While standard malware protection should already be in place in every enterprise network, there are a few additional defensive steps I suggest to specifically protect against digitally signed malware:

  • Don't allow users to root or jailbreak their mobile devices. This allows unsigned or unauthorized application stores to be used, subverting devices' built-in protections against digitally signed malware.
  • Only run software from legitimate application stores and vendors because their owners perform additional scans on top of just checking for signed files.
  • Verify all MD5 or SHA1 hashes for downloaded software match the hashes from the vendors. This requires strong knowledge of all downloaded software and also significant effort from an enterprise. It may not be possible to achieve for all products, as not all vendors publish the hashes for their files.
  • Whitelisting can be used to reduce the risk of unauthorized downloads by only allowing in files signed by certain code signing certificates or from specific certificate authorities.
  • Blacklisting can also be helpful. When a malicious code signing certificate is identified, be sure to blacklist any files signed by this certificate from executing on the system. Additionally, enterprises should check certificate revocation lists (CRLs) to see if certain certificates or authorities should be blocked.

If a file is identified or blocked using any of the aforementioned methods, it could be submitted to antimalware vendors to add to their software for additional protection.

Software vendors also play a vital role in minimizing the chance of malicious software from being signed. Vendors must ensure that the certificate used for code signing is kept secure and never allow the certificate to be copied out of the environment. Additionally, requiring dual control to use the certificate would add significant complexity and resource needs for signing software and may thwart many hackers. All code signing certificates should also have a short life to minimize the time frame in which it could be used if it were to be stolen. Vendors could also frequent CRLs to discover if one of their code signing certificates is listed for revocation and then analyze the source to determine any suspicious actions.

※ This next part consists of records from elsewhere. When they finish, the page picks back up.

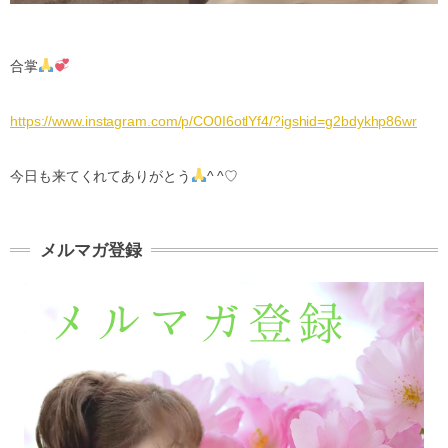
合掌
https://www.instagram.com/p/CO0I6otlYf4/?igshid=g2bdykhp86wr
今日も来てくれてありがとう
^ ^♡
メルマガ登録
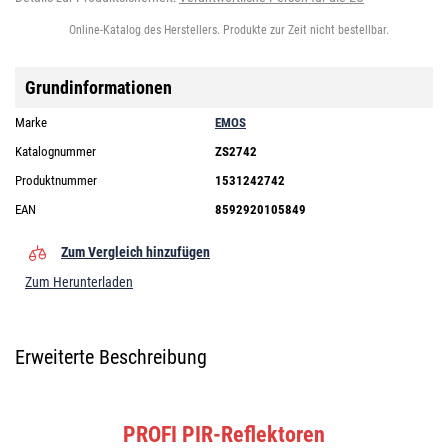
Online-Katalog des Herstellers. Produkte zur Zeit nicht bestellbar.
Grundinformationen
Marke
EMOS
Katalognummer
ZS2742
Produktnummer
1531242742
EAN
8592920105849
Zum Vergleich hinzufügen
Zum Herunterladen
Erweiterte Beschreibung
PROFI PIR-Reflektoren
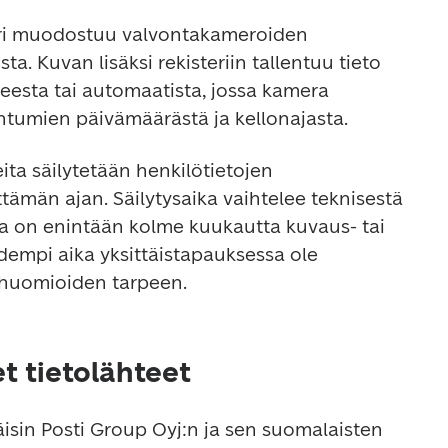
ri muodostuu valvontakameroiden 
sta. Kuvan lisäksi rekisteriin tallentuu tieto 
eesta tai automaatista, jossa kamera 
ahtumien päivämäärästä ja kellonajasta.
ta säilytetään henkilötietojen 
tämän ajan. Säilytysaika vaihtelee teknisestä 
ta on enintään kolme kuukautta kuvaus- tai 
idempi aika yksittäistapauksessa ole 
s huomioiden tarpeen.
 tietolähteet
äisin Posti Group Oyj:n ja sen suomalaisten 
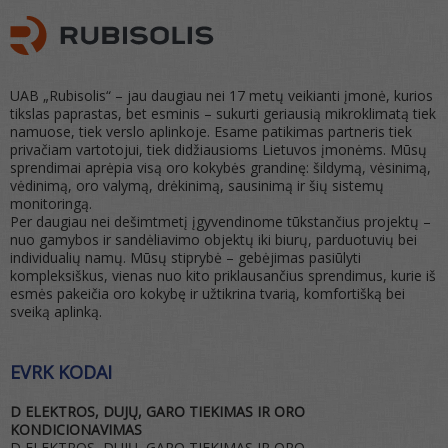
UAB „Rubisolis“ – jau daugiau nei 17 metų veikianti įmonė, kurios
tikslas paprastas, bet esminis – sukurti geriausią mikroklimatą tiek
namuose, tiek verslo aplinkoje. Esame patikimas partneris tiek
privačiam vartotojui, tiek didžiausioms Lietuvos įmonėms. Mūsų
sprendimai aprėpia visą oro kokybės grandinę: šildymą, vėsinimą,
vėdinimą, oro valymą, drėkinimą, sausinimą ir šių sistemų
monitoringą.
Per daugiau nei dešimtmetį įgyvendinome tūkstančius projektų –
nuo gamybos ir sandėliavimo objektų iki biurų, parduotuvių bei
individualių namų. Mūsų stiprybė – gebėjimas pasiūlyti
kompleksiškus, vienas nuo kito priklausančius sprendimus, kurie iš
esmės pakeičia oro kokybę ir užtikrina tvarią, komfortišką bei
sveiką aplinką.
EVRK KODAI
D ELEKTROS, DUJŲ, GARO TIEKIMAS IR ORO
KONDICIONAVIMAS
D ELEKTROS, DUJŲ, GARO TIEKIMAS IR ORO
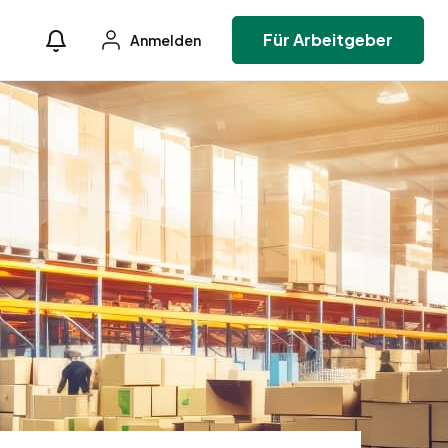
Für Arbeitgeber
Anmelden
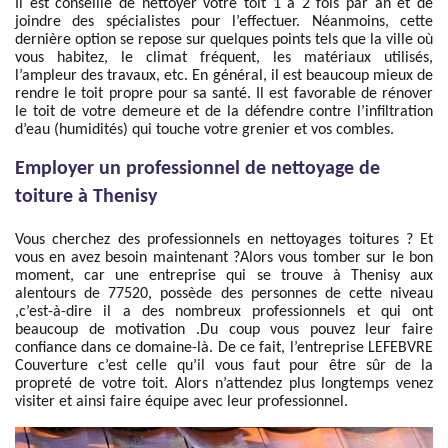
Il est conseillé de nettoyer votre toit 1 à 2 fois par an et de
joindre des spécialistes pour l’effectuer. Néanmoins, cette
dernière option se repose sur quelques points tels que la ville où
vous habitez, le climat fréquent, les matériaux utilisés,
l’ampleur des travaux, etc. En général, il est beaucoup mieux de
rendre le toit propre pour sa santé. Il est favorable de rénover
le toit de votre demeure et de la défendre contre l’infiltration
d’eau (humidités) qui touche votre grenier et vos combles.
Employer un professionnel de nettoyage de
toiture à Thenisy
Vous cherchez des professionnels en nettoyages toitures ? Et
vous en avez besoin maintenant ?Alors vous tomber sur le bon
moment, car une entreprise qui se trouve à Thenisy aux
alentours de 77520, possède des personnes de cette niveau
,c’est-à-dire il a des nombreux professionnels et qui ont
beaucoup de motivation .Du coup vous pouvez leur faire
confiance dans ce domaine-là. De ce fait, l’entreprise LEFEBVRE
Couverture c’est celle qu’il vous faut pour être sûr de la
propreté de votre toit. Alors n’attendez plus longtemps venez
visiter et ainsi faire équipe avec leur professionnel.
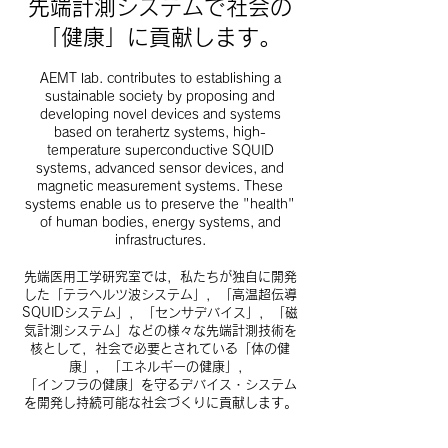
先端計測システムで社会の
「健康」に貢献します。
AEMT lab. contributes to establishing a
sustainable society by proposing and
developing novel devices and systems
based on terahertz systems, high-
temperature superconductive SQUID
systems, advanced sensor devices, and
magnetic measurement systems. These
systems enable us to preserve the "health"
of human bodies, energy systems, and
infrastructures.
先端医用工学研究室では，私たちが独自に開発
した「テラヘルツ波システム」，「高温超伝導
SQUIDシステム」，「センサデバイス」，「磁
気計測システム」などの様々な先端計測技術を
核として，社会で必要とされている「体の健
康」，「エネルギーの健康」，
「インフラの健康」を守るデバイス・システム
を開発し持続可能な社会づくりに貢献します。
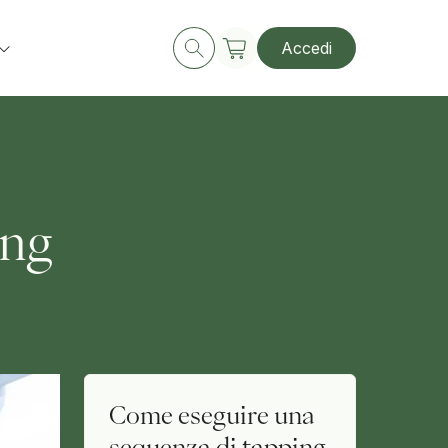
Accedi
ing
Come eseguire una
sequenza di tapping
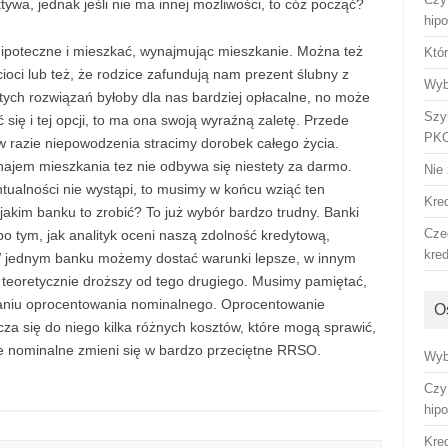
tywa, jednak jeśli nie ma innej możliwości, to cóż począć?
hip
hipoteczne i mieszkać, wynajmując mieszkanie. Można też
Któ
cioci lub też, że rodzice zafundują nam prezent ślubny z
Wyb
ych rozwiązań byłoby dla nas bardziej opłacalne, no może
Szy
się i tej opcji, to ma ona swoją wyraźną zaletę. Przede
PKO
w razie niepowodzenia stracimy dorobek całego życia.
najem mieszkania tez nie odbywa się niestety za darmo.
Nie 
ualności nie wystąpi, to musimy w końcu wziąć ten
Kre
jakim banku to zrobić? To już wybór bardzo trudny. Banki
Cze
 po tym, jak analityk oceni naszą zdolność kredytową,
kre
W jednym banku możemy dostać warunki lepsze, w innym
 teoretycznie droższy od tego drugiego. Musimy pamiętać,
waniu oprocentowania nominalnego. Oprocentowanie
O
icza się do niego kilka różnych kosztów, które mogą sprawić,
e nominalne zmieni się w bardzo przeciętne RRSO.
Wyb
Czy
hip
Kre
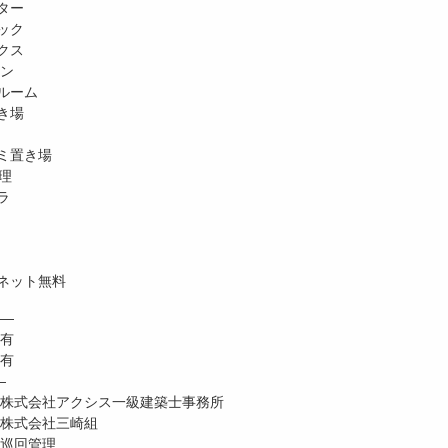
ター
ック
クス
ホン
ルーム
き場
ミ置き場
理
ラ
ネット無料
―
 有
有
―
式会社アクシス一級建築士事務所
株式会社三崎組
巡回管理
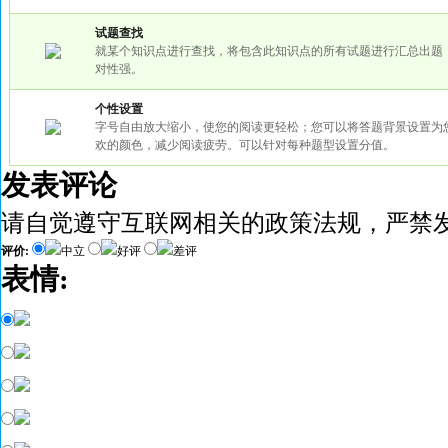
试题查找
就某个知识点进行查找，将包含此知识点的所有试题进行汇总出题
对性强。
个性设置
字号自由放大缩小，使您的阅读更轻松；您可以将答题背景设置为
欢的颜色，减少阅读疲劳。可以针对每种题型设置分值。
发表评论
请自觉遵守互联网相关的政策法规，严禁
评价:
中立
好评
差评
表情:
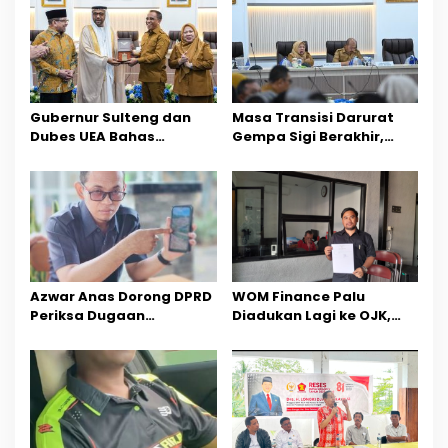
s
i
p
o
Gubernur Sulteng dan
Masa Transisi Darurat
Dubes UEA Bahas
Gempa Sigi Berakhir,
s
Peluang Investasi, Empat
Pemprov Sulteng Fokus
Sektor Jadi Prioritas
Percepatan Pemulihan
Azwar Anas Dorong DPRD
‎WOM Finance Palu
Periksa Dugaan
Diadukan Lagi ke OJK,
Pelanggaran AMDAL di
Setelah Dugaan
Wilayah Tambang PT
Pelelangan Kini
CPM
Penarikan Kendaraan
Dipersoalkan ‎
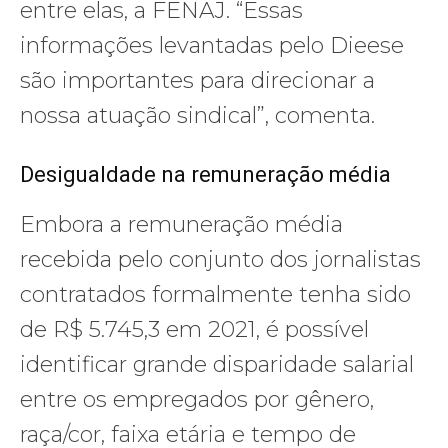
entre elas, a FENAJ. “Essas
informações levantadas pelo Dieese
são importantes para direcionar a
nossa atuação sindical”, comenta.
Desigualdade na remuneração média
Embora a remuneração média
recebida pelo conjunto dos jornalistas
contratados formalmente tenha sido
de R$ 5.745,3 em 2021, é possível
identificar grande disparidade salarial
entre os empregados por gênero,
raça/cor, faixa etária e tempo de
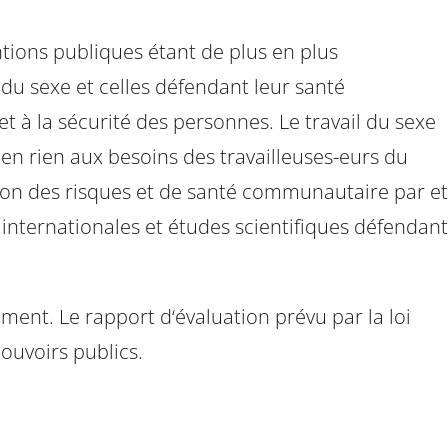
ntions publiques étant de plus en plus
s du sexe et celles défendant leur santé
 à la sécurité des personnes. Le travail du sexe
 en rien aux besoins des travailleuses-eurs du
tion des risques et de santé communautaire par et
ternationales et études scientifiques défendant
mment. Le rapport d‘évaluation prévu par la loi
 pouvoirs publics.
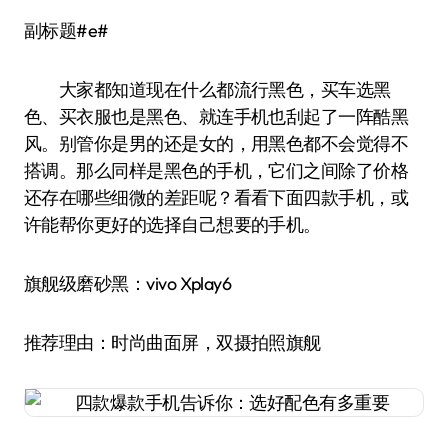
副标题#e#
大家都知道现在什么都流行黑色，买车选黑
色、买衣服也是黑色、就连手机也刮起了一阵酷黑
风。别管你是男的还是女的，用黑色都不会觉得不
搭调。那么同样是黑色的手机，它们之间除了价格
还存在哪些细微的差距呢？看看下面四款手机，或
许能帮你更好的选择自己想要的手机。
旗舰级磨砂黑：vivo Xplay6
推荐理由：时尚曲面屏，双摄拍照旗舰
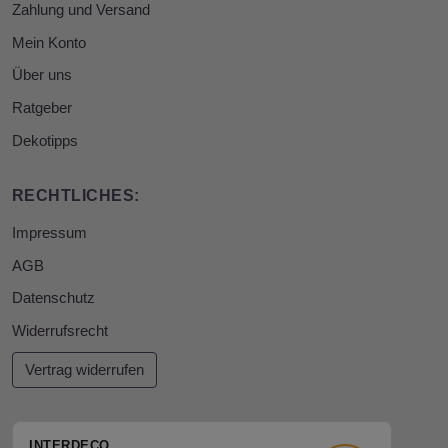
Zahlung und Versand
Mein Konto
Über uns
Ratgeber
Dekotipps
RECHTLICHES:
Impressum
AGB
Datenschutz
Widerrufsrecht
Vertrag widerrufen
INTERDECO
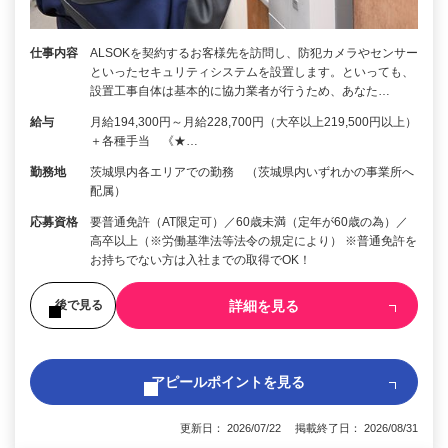
仕事内容
ALSOKを契約するお客様先を訪問し、防犯カメラやセンサー
といったセキュリティシステムを設置します。といっても、
設置工事自体は基本的に協力業者が行うため、あなた…
給与
月給194,300円～月給228,700円（大卒以上219,500円以上）
＋各種手当 《★…
勤務地
茨城県内各エリアでの勤務 （茨城県内いずれかの事業所へ
配属）
応募資格
要普通免許（AT限定可）／60歳未満（定年が60歳の為）／
高卒以上（※労働基準法等法令の規定により） ※普通免許を
お持ちでない方は入社までの取得でOK！
詳細を見る
後で見る
アピールポイントを見る
更新日： 2026/07/22 掲載終了日： 2026/08/31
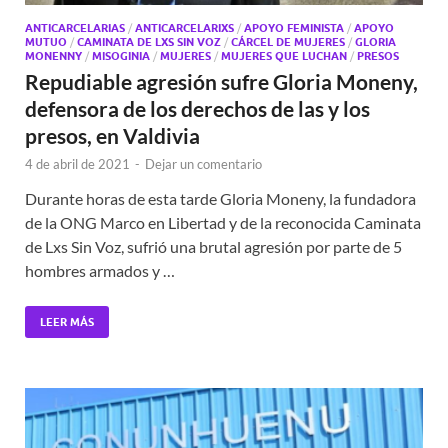
ANTICARCELARIAS
/
ANTICARCELARIXS
/
APOYO FEMINISTA
/
APOYO
MUTUO
/
CAMINATA DE LXS SIN VOZ
/
CÁRCEL DE MUJERES
/
GLORIA
MONENNY
/
MISOGINIA
/
MUJERES
/
MUJERES QUE LUCHAN
/
PRESOS
Repudiable agresión sufre Gloria Moneny,
defensora de los derechos de las y los
presos, en Valdivia
4 de abril de 2021
-
Dejar un comentario
Durante horas de esta tarde Gloria Moneny, la fundadora
de la ONG Marco en Libertad y de la reconocida Caminata
de Lxs Sin Voz, sufrió una brutal agresión por parte de 5
hombres armados y …
LEER MÁS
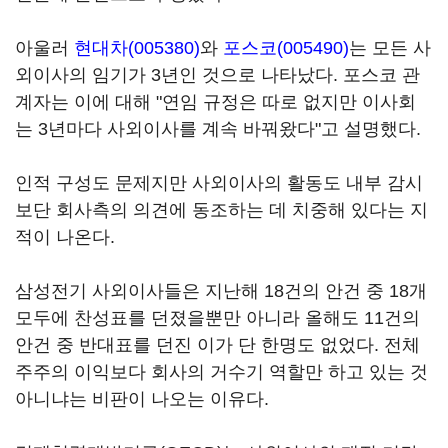
아울러
현대차(005380)
와
포스코(005490)
는 모든 사
외이사의 임기가 3년인 것으로 나타났다. 포스코 관
계자는 이에 대해 "연임 규정은 따로 없지만 이사회
는 3년마다 사외이사를 계속 바꿔왔다"고 설명했다.
인적 구성도 문제지만 사외이사의 활동도 내부 감시
보단 회사측의 의견에 동조하는 데 치중해 있다는 지
적이 나온다.
삼성전기 사외이사들은 지난해 18건의 안건 중 18개
모두에 찬성표를 던졌을뿐만 아니라 올해도 11건의
안건 중 반대표를 던진 이가 단 한명도 없었다. 전체
주주의 이익보다 회사의 거수기 역할만 하고 있는 것
아니냐는 비판이 나오는 이유다.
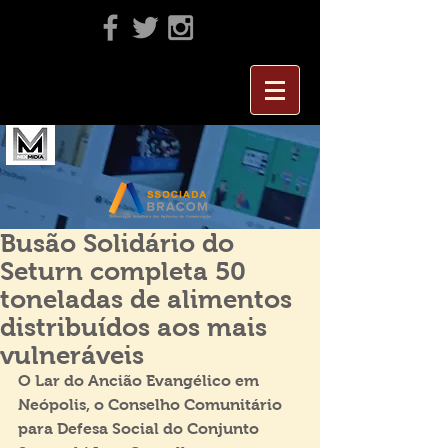
Busão Solidário do
Seturn completa 50
toneladas de alimentos
distribuídos aos mais
vulneráveis
O Lar do Ancião Evangélico em 
Neópolis, o Conselho Comunitário 
para Defesa Social do Conjunto 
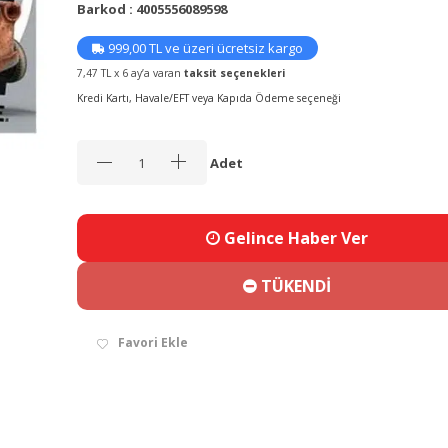
Barkod : 4005556089598
999,00 TL ve üzeri ücretsiz kargo
7,47 TL x 6 ay’a varan
taksit seçenekleri
Kredi Kartı, Havale/EFT veya Kapıda Ödeme seçeneği
Adet
Gelince Haber Ver
TÜKENDİ
Favori Ekle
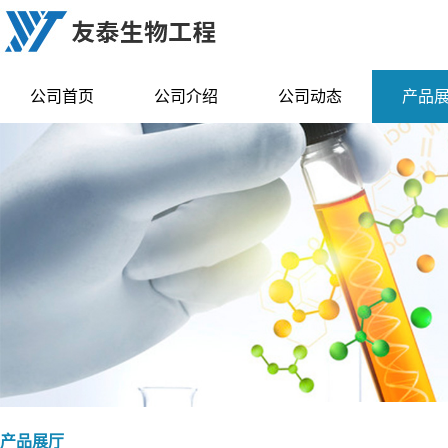
公司首页
公司介绍
公司动态
产品
产品展厅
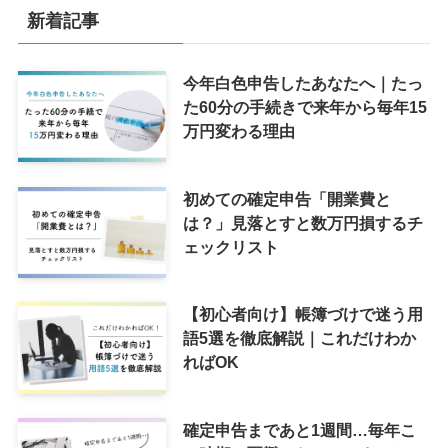
新着記事
今年白色申告したあなたへ｜たっ
た60分の手続きで来年から毎年15
万円変わる理由
初めての確定申告「開業費と
は？」見落とすと数万円損するチ
ェックリスト
【初心者向け】帳簿づけで迷う用
語5選を徹底解説｜これだけわか
ればOK
確定申告まであと1週間…毎年こ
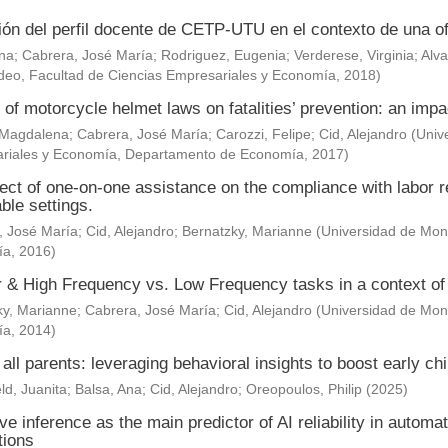
ión del perfil docente de CETP-UTU en el contexto de una of
Ana
;
Cabrera, José María
;
Rodriguez, Eugenia
;
Verderese, Virginia
;
Alva
deo, Facultad de Ciencias Empresariales y Economía
,
2018
)
 of motorcycle helmet laws on fatalities’ prevention: an impa
 Magdalena
;
Cabrera, José María
;
Carozzi, Felipe
;
Cid, Alejandro
(
Univ
riales y Economía, Departamento de Economía
,
2017
)
ect of one-on-one assistance on the compliance with labor re
ble settings.
, José María
;
Cid, Alejandro
;
Bernatzky, Marianne
(
Universidad de Mont
ía
,
2016
)
& High Frequency vs. Low Frequency tasks in a context of J
ky, Marianne
;
Cabrera, José María
;
Cid, Alejandro
(
Universidad de Mont
ía
,
2014
)
 all parents: leveraging behavioral insights to boost early c
ld, Juanita
;
Balsa, Ana
;
Cid, Alejandro
;
Oreopoulos, Philip
(
2025
)
ve inference as the main predictor of AI reliability in automa
tions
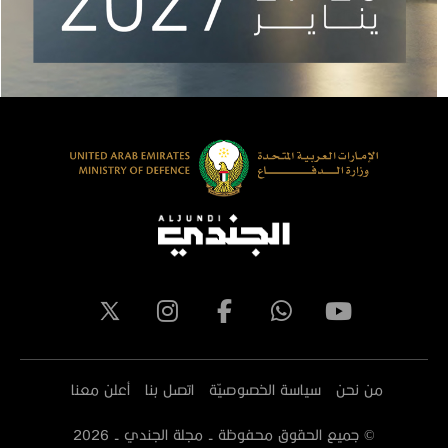
من نحن
سياسة الخصوصيّة
اتصل بنا
أعلن معنا
© جميع الحقوق محفوظة - مجلة الجندي -
2026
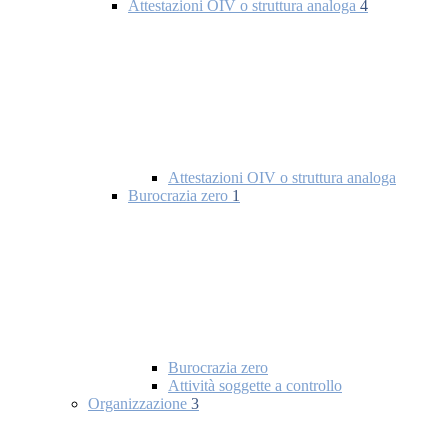
Attestazioni OIV o struttura analoga
4
Attestazioni OIV o struttura analoga
Burocrazia zero
1
Burocrazia zero
Attività soggette a controllo
Organizzazione
3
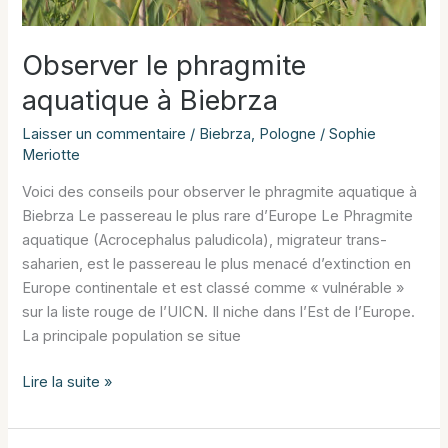
Observer le phragmite
aquatique à Biebrza
Laisser un commentaire
/
Biebrza
,
Pologne
/
Sophie
Meriotte
Voici des conseils pour observer le phragmite aquatique à
Biebrza Le passereau le plus rare d’Europe Le Phragmite
aquatique (Acrocephalus paludicola), migrateur trans-
saharien, est le passereau le plus menacé d’extinction en
Europe continentale et est classé comme « vulnérable »
sur la liste rouge de l’UICN. Il niche dans l’Est de l’Europe.
La principale population se situe
Observer
Lire la suite »
le
phragmite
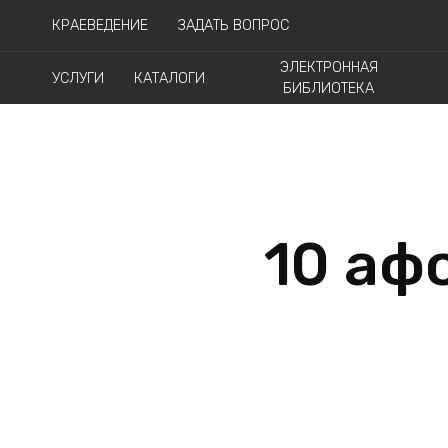
КРАЕВЕДЕНИЕ
ЗАДАТЬ ВОПРОС
ЭЛЕКТРОННАЯ
УСЛУГИ
КАТАЛОГИ
БИБЛИОТЕКА
10 аф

Using PKI as part of an enterprise security strategy is critical for providing high levels of assurance and better protecting endpoints from malware. In theory, it is a good idea to use digital signatures on software to boost security. Unfortunately, these signatures are often hampered not only by implementation difficulties but also the growing sophistication and cunningness of hackers, as evidenced in the emergence of digitally signed malware. This threat goes to prove that blindly trusting signed software -- or anything, for that matter -- can lead to highly undesirable results. Fortunately, with a strong foundation in malware defense and a few extra configuration changes, enterprises can help greatly increase the trust in digitally signed software and improve endpoint security.